Hello all,
I am attempting to estimate (using maximum liklihood, *not* Bayesian) three of the parameters of a basic RBC model (discount rate, constant of rel risk aversion, stderr of the technology shock). I am using 20 years worth of data (quarterly, n = 80). The data file contains the percent deviation of real GDP from its trend (log actual - log filtered, where I use the HP filter, lambda = 1,600). I have specified the mode in the estimation to be mode_compute = 7.

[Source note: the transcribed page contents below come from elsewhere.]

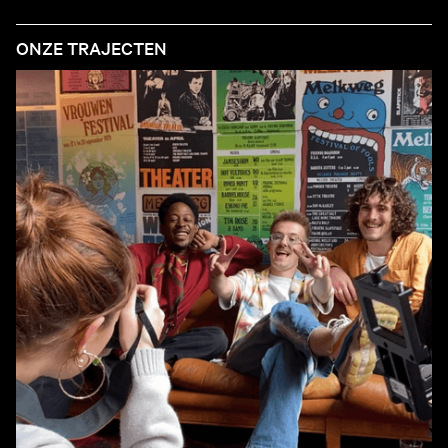
ONZE TRAJECTEN
Stages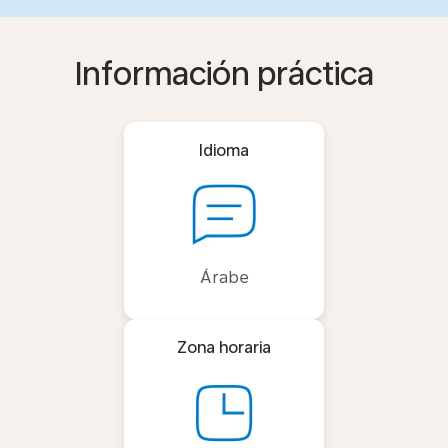
Información práctica
Idioma
Árabe
Zona horaria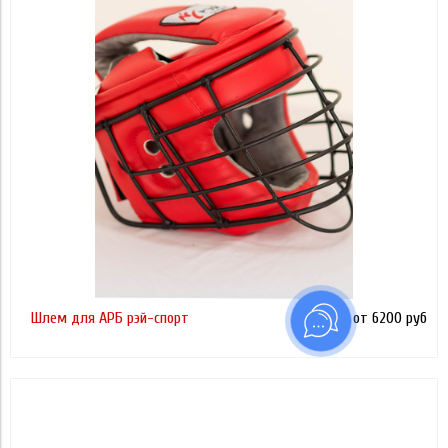
Применить
2 600
6 800
Применить
Применить
Шлем для АРБ рэй-спорт
от 6200 руб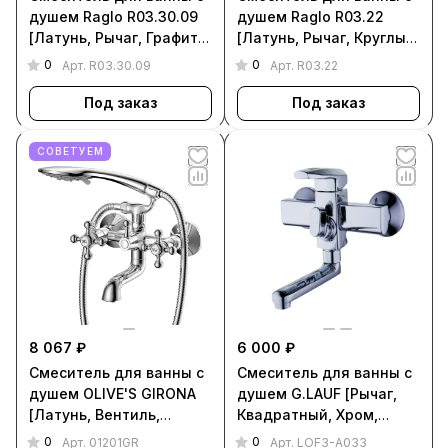
душем Raglo R03.30.09
душем Raglo R03.22
[Латунь, Рычаг, Графит,
[Латунь, Рычаг, Круглый,
R03.30.09]
Хром, R03.22]
0
0
Арт.
R03.30.09
Арт.
R03.22
Под заказ
Под заказ
СОВЕТУЕМ
8 067 ₽
6 000 ₽
Смеситель для ванны с
Смеситель для ванны с
душем OLIVE'S GIRONA
душем G.LAUF [Рычаг,
[Латунь, Вентиль,
Квадратный, Хром,
Круглый, Хром, 01201GR]
LOF3-A033]
0
0
Арт.
01201GR
Арт.
LOF3-A033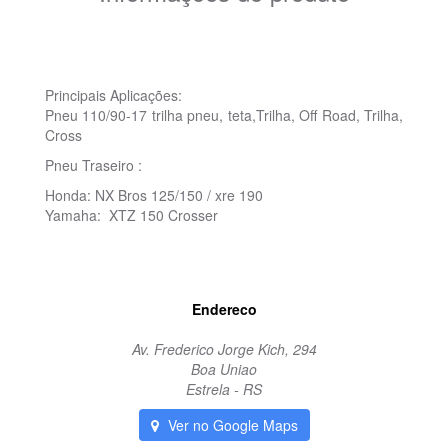
Principais Aplicações:
Pneu 110/90-17 trilha pneu, teta,Trilha, Off Road, Trilha,
Cross
Pneu Traseiro :
Honda: NX Bros 125/150 / xre 190
Yamaha: XTZ 150 Crosser
Endereco
Av. Frederico Jorge Kich, 294
Boa Uniao
Estrela - RS
Ver no Google Maps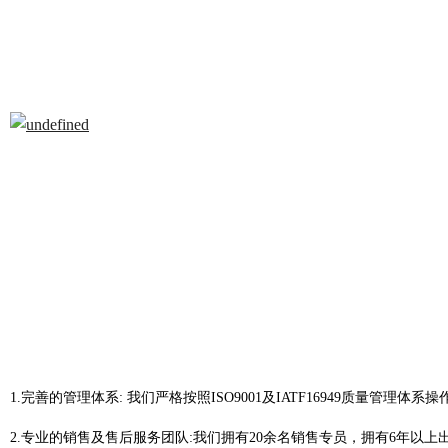
1.
完善的管理体系: 我们严格按照ISO9001及IATF16949质量管理体系
2.
专业的销售及售后服务团队:我们拥有20余名销售专员，拥有6年以上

The problem is that I get plausible values for the estimated means of the two parameters, but the standard deviations for both come back as 0.00 and the t-statistics come back extraordinarily high (in the neighborhood of 3.5 million!). The estimated results for the third parameter, the technological innovation, come back fine (s.d. ~= 0.02, t-stat. ~= 40).
The same issue occurs when I estimate the two parameters (discount rate, constant of rel risk aversion) in isolation of each other...zero s.d. and enormous t-stat.
How am I to interpret these results? Should I be using a different estimation routine?
Any help/ideas/insight regardless of triviality is appreciated!
P.S. I have uploaded the .mod file if that happens to help; it runs fine, so I am hoping someone can simply diagnose my issue from their past experience with the weird results I have written about above.